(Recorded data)
__________

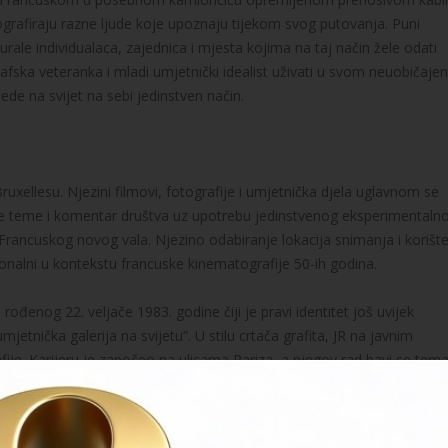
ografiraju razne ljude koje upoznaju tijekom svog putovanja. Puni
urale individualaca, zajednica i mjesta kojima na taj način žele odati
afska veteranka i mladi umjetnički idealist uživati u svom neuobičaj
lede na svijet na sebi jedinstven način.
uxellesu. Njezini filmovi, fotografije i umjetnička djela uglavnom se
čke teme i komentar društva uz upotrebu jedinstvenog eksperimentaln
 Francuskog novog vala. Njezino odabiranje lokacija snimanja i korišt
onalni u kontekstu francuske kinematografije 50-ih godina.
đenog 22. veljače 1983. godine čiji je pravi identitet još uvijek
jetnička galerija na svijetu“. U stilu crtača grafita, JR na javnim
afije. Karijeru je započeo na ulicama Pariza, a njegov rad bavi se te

__________

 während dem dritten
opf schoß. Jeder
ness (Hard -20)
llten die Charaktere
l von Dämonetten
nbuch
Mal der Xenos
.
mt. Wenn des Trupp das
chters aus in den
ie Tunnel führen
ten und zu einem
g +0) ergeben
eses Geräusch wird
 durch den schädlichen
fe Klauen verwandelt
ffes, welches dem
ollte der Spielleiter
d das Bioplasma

__________

(DIRECTIONS) List the lines of the records where "način" occurs.

(RESULT OF THE TASK)
urale individualaca, zajednica i mjesta kojima na taj način žele odati
lede na svijet na sebi jedinstven način.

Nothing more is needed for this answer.